Ejemplo n.º 1
0
class TestBibtexParsing(unittest.TestCase):
    """
    """
    def setUp(self):
        self.parser = BibtexParser()

    def testFormatDetection(self):
        source_files = (setup.MEDLINE_TEST_BIB, setup.BIBTEX_TEST_BIB,
                        setup.IDCOOKING_TEST_BIB, setup.PDFFOLDER_TEST_BIB,
                        setup.BIBTEX_TEST_BIB_DUP,
                        setup.BIBTEX_TEST_MULTI_AUTHORS,
                        setup.BIBTEX_TEST_INBOOKREFERENCES,
                        setup.BIBTEX_TEST_LASTFIELDKOMMA,
                        setup.BIBTEX_TEST_TYPEFIELD,
                        setup.BIBTEX_TEST_CITE_KEY)

        for source_file in source_files:
            source = open(source_file, 'r').read()
            self.failUnless(
                self.parser.checkFormat(source),
                'BibTeX parser failed to detect BibTeX format in file %s' %
                source_file)

        # check negative detection (check properly rejects non-bibtex format files)
        source = open(setup.MEDLINE_TEST_MED, 'r').read()
        self.failIf(
            self.parser.checkFormat(source),
            'BibTeX parser incorrectly detected BibTeX format in file %s' %
            setup.MEDLINE_TEST_MED)

    def testBibtexAuthorParsing(self):
        source = open(setup.BIBTEX_TEST_MULTI_AUTHORS, 'r').read()
        source = self.parser.preprocess(source)
        result = self.parser.parseEntry(source)
        heckman = {
            'middlename': 'J.',
            'firstname': 'James',
            'lastname': 'Heckman'
        }
        carneiro = {
            'middlename': '',
            'firstname': 'Pedro',
            'lastname': 'Carneiro'
        }
        self.failUnless(len(result['authors']) == 2)
        author1 = result['authors'][0]
        self.failUnless(author1['middlename'] == carneiro['middlename'])
        self.failUnless(author1['firstname'] == carneiro['firstname'])
        self.failUnless(author1['lastname'] == carneiro['lastname'])
        author2 = result['authors'][1]
        self.failUnless(author2['middlename'] == heckman['middlename'])
        self.failUnless(author2['firstname'] == heckman['firstname'])
        self.failUnless(author2['lastname'] == heckman['lastname'])
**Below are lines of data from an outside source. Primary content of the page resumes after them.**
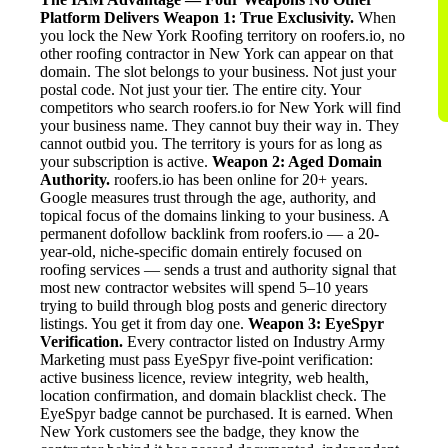
Platform Delivers
Weapon 1: True Exclusivity.
When
you lock the New York Roofing territory on roofers.io, no
other roofing contractor in New York can appear on that
domain. The slot belongs to your business. Not just your
postal code. Not just your tier. The entire city. Your
competitors who search roofers.io for New York will find
your business name. They cannot buy their way in. They
cannot outbid you. The territory is yours for as long as
your subscription is active.
Weapon 2: Aged Domain
Authority.
roofers.io has been online for 20+ years.
Google measures trust through the age, authority, and
topical focus of the domains linking to your business. A
permanent dofollow backlink from roofers.io — a 20-
year-old, niche-specific domain entirely focused on
roofing services — sends a trust and authority signal that
most new contractor websites will spend 5–10 years
trying to build through blog posts and generic directory
listings. You get it from day one.
Weapon 3: EyeSpyr
Verification.
Every contractor listed on Industry Army
Marketing must pass EyeSpyr five-point verification:
active business licence, review integrity, web health,
location confirmation, and domain blacklist check. The
EyeSpyr badge cannot be purchased. It is earned. When
New York customers see the badge, they know the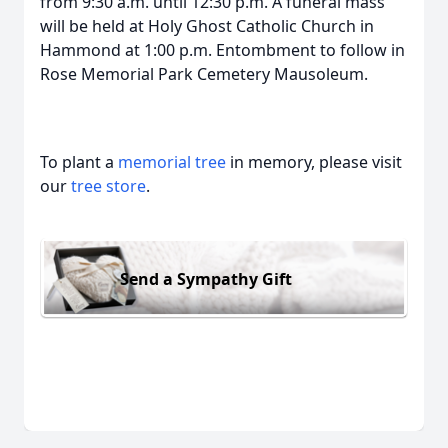
from 9:30 a.m. until 12:30 p.m. A funeral mass
will be held at Holy Ghost Catholic Church in
Hammond at 1:00 p.m. Entombment to follow in
Rose Memorial Park Cemetery Mausoleum.
To plant a
memorial tree
in memory, please visit
our
tree store
.
Send a Sympathy Gift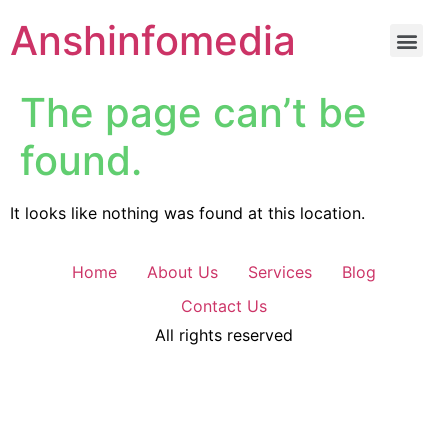
Anshinfomedia
The page can’t be
found.
It looks like nothing was found at this location.
Home
About Us
Services
Blog
Contact Us
All rights reserved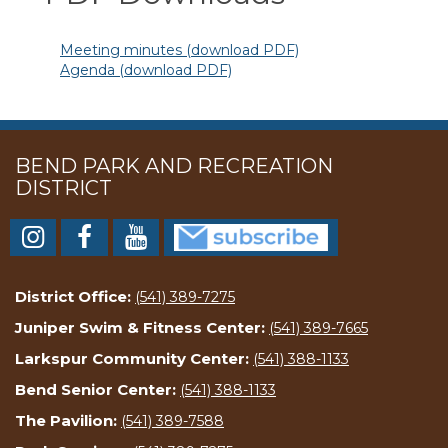
Meeting minutes (download PDF)
Agenda (download PDF)
BEND PARK AND RECREATION
DISTRICT
District Office:
(541) 389-7275
Juniper Swim & Fitness Center:
(541) 389-7665
Larkspur Community Center:
(541) 388-1133
Bend Senior Center:
(541) 388-1133
The Pavilion:
(541) 389-7588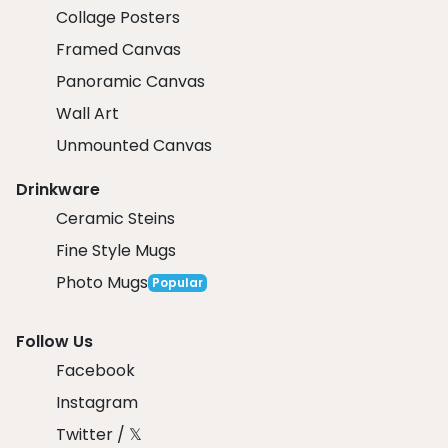
Collage Posters
Framed Canvas
Panoramic Canvas
Wall Art
Unmounted Canvas
Drinkware
Ceramic Steins
Fine Style Mugs
Photo Mugs
Popular
Follow Us
Facebook
Instagram
Twitter / 𝕏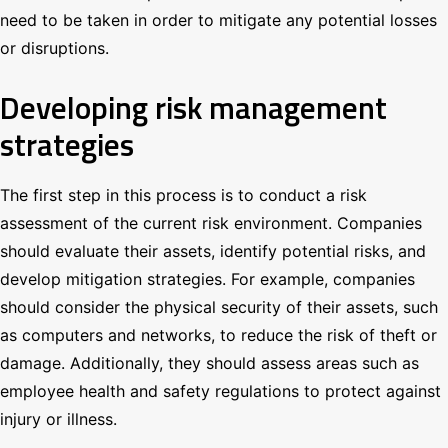
need to be taken in order to mitigate any potential losses
or disruptions.
Developing risk management
strategies
The first step in this process is to conduct a risk
assessment of the current risk environment. Companies
should evaluate their assets, identify potential risks, and
develop mitigation strategies. For example, companies
should consider the physical security of their assets, such
as computers and networks, to reduce the risk of theft or
damage. Additionally, they should assess areas such as
employee health and safety regulations to protect against
injury or illness.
    def testBibtexInbookReferenceParsing(self):
        source = open(setup.BIBTEX_TEST_INBOOKREFERENCES, 'r').read()
        ref = {
            'booktitle': 'In einem fiktiven Buch vor unserer Zeit',
            'title': 'Die Tage der Ankunft',
            'chapter': 'Die Tage der Ankunft',
            'publication_url': 'http://www.sunweavers.net/',
        }

        source = self.parser.preprocess(source)
        result = self.parser.parseEntry(source)

        for key in ref.keys():
            self.failUnless(
                result.has_key(key) and (ref[key] == result[key]), key)

    def testAnnoteParsing(self):
        source = open(setup.BIBTEX_TEST_BIB, 'r').read()
        results = self.parser.getEntries(source)
        self.failUnless(results[-1]['annote'] == 'I really like it.')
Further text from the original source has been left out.